Exercise description:
Scan the records for the string "komen" and copy every line that holds it.

****

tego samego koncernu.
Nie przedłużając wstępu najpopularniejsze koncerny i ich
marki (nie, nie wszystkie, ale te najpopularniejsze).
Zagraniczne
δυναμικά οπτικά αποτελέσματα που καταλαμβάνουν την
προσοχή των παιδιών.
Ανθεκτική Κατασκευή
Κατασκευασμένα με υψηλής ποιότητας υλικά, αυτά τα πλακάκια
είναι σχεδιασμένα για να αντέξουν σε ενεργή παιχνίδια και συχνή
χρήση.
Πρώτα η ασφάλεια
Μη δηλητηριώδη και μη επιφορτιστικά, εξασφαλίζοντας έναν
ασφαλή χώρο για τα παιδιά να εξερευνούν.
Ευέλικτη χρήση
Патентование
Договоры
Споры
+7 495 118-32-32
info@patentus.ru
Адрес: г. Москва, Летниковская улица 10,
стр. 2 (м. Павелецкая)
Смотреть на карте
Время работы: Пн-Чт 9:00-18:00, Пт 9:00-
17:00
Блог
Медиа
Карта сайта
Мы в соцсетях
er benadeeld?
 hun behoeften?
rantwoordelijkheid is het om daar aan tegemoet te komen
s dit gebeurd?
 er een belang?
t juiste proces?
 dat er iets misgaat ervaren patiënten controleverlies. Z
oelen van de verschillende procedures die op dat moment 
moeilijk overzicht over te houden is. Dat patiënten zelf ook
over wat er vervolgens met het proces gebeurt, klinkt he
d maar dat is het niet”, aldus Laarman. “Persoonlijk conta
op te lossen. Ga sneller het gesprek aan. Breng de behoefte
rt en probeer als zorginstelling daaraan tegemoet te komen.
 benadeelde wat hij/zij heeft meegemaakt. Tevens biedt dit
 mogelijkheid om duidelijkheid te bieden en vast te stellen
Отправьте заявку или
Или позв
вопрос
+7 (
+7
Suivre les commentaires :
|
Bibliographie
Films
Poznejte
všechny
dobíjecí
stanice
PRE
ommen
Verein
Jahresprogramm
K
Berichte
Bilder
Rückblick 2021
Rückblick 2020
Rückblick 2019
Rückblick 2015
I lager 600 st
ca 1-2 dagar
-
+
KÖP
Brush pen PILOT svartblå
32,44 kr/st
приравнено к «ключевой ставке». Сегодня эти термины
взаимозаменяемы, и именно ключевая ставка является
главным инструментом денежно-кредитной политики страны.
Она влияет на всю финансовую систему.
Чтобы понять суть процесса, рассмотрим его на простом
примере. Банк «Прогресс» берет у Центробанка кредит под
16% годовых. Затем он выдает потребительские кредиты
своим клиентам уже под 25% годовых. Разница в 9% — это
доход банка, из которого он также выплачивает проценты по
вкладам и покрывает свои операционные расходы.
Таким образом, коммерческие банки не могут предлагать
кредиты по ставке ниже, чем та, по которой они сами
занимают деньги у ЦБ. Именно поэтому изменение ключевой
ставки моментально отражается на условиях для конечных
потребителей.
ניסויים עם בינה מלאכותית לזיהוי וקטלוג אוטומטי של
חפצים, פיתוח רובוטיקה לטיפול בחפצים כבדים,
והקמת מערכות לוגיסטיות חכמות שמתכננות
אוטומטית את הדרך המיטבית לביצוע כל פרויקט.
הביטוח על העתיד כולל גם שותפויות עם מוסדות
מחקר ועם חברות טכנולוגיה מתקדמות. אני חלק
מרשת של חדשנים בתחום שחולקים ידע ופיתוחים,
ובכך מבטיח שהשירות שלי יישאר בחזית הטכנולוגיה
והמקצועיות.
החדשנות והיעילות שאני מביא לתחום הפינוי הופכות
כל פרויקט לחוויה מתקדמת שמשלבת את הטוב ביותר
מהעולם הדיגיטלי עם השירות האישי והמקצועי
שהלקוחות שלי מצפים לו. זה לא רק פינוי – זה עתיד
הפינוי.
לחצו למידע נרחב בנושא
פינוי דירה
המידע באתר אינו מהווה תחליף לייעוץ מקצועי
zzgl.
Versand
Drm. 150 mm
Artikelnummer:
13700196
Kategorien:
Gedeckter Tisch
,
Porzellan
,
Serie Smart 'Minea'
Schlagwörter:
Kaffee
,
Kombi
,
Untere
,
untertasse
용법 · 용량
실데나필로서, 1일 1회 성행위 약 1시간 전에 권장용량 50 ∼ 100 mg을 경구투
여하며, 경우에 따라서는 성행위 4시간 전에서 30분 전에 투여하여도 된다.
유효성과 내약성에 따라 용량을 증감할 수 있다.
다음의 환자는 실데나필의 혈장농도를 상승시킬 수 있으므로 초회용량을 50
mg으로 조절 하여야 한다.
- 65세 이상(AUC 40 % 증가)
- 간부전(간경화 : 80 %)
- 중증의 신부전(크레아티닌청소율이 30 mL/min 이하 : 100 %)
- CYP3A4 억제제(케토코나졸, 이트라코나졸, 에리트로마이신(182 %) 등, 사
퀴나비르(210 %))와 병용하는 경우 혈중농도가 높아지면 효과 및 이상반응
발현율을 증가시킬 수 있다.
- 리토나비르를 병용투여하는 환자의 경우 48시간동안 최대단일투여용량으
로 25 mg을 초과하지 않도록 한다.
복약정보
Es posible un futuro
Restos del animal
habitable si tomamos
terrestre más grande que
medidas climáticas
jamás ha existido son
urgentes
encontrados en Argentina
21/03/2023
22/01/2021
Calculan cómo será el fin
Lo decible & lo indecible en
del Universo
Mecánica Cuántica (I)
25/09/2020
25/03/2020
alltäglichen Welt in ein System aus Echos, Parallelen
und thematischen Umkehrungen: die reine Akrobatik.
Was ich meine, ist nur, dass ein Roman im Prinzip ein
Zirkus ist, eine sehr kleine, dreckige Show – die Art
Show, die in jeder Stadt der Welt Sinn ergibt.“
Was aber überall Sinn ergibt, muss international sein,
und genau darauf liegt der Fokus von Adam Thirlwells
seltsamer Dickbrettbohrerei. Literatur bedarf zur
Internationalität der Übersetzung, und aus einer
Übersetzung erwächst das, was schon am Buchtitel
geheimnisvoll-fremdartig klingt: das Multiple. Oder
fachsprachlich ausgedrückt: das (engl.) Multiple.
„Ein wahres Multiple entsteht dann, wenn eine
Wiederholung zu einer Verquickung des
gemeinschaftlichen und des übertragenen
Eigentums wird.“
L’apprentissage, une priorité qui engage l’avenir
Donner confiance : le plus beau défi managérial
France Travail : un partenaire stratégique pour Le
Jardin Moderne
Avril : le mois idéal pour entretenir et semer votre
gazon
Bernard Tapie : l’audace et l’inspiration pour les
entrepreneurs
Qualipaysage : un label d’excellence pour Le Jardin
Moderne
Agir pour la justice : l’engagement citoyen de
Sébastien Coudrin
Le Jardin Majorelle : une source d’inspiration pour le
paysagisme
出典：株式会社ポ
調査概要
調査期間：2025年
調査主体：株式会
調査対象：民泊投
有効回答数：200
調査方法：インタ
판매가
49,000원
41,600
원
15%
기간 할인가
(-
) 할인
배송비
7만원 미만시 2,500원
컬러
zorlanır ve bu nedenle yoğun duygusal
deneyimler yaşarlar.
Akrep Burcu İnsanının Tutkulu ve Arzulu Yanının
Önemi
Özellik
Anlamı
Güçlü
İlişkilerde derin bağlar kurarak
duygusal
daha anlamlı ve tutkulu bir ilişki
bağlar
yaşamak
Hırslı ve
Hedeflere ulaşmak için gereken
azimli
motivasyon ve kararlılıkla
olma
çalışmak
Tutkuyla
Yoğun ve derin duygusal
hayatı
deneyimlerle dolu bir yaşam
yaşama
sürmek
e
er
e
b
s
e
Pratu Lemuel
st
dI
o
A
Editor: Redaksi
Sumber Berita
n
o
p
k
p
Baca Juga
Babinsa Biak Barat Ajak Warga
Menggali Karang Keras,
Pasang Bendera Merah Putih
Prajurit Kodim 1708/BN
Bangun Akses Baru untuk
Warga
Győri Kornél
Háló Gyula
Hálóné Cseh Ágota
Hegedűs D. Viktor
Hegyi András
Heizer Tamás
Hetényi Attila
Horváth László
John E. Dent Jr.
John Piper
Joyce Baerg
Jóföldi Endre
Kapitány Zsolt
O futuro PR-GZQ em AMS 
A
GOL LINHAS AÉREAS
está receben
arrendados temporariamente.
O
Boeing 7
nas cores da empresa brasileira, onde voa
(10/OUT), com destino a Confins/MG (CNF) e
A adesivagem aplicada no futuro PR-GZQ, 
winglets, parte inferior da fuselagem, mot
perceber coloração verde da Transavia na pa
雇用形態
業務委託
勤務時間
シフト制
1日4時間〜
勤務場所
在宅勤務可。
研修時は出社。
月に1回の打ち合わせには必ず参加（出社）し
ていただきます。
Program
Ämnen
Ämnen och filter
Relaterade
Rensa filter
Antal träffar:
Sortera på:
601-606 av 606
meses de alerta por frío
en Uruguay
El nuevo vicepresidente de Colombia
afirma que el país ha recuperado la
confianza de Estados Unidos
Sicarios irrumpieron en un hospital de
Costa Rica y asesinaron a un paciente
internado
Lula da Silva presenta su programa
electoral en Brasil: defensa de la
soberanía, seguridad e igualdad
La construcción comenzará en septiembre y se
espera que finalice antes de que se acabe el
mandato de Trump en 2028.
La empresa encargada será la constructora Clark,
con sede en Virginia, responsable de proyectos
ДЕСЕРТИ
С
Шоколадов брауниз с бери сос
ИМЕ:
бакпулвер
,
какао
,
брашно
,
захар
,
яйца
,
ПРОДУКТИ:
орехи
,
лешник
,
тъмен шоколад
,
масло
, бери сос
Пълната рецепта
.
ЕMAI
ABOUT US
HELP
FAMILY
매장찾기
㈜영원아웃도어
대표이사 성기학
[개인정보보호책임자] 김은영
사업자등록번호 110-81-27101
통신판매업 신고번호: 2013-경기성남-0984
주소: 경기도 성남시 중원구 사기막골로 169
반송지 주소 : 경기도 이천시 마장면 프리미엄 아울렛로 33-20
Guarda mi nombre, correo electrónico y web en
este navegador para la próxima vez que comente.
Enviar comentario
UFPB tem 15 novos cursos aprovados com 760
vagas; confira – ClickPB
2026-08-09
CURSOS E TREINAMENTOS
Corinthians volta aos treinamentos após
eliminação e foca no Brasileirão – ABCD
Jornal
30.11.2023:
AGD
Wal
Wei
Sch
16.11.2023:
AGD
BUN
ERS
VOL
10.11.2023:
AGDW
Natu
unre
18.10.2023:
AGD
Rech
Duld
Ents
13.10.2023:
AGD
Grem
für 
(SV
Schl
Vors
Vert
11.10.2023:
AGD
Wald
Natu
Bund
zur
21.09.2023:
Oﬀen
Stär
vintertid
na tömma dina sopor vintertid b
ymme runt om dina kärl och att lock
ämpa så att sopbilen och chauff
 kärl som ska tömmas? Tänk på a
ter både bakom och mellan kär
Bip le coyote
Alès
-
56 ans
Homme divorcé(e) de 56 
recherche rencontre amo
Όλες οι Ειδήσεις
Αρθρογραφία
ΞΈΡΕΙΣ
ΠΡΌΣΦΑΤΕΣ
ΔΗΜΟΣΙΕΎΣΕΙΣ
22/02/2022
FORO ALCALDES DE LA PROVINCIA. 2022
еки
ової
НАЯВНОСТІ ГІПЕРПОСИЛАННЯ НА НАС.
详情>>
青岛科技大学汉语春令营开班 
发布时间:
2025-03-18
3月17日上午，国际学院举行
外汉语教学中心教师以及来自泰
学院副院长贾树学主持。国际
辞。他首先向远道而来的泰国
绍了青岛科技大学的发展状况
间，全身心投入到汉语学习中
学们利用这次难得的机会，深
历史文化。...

****

Your solution:
rantwoordelijkheid is het om daar aan tegemoet te komen
rt en probeer als zorginstelling daaraan tegemoet te komen.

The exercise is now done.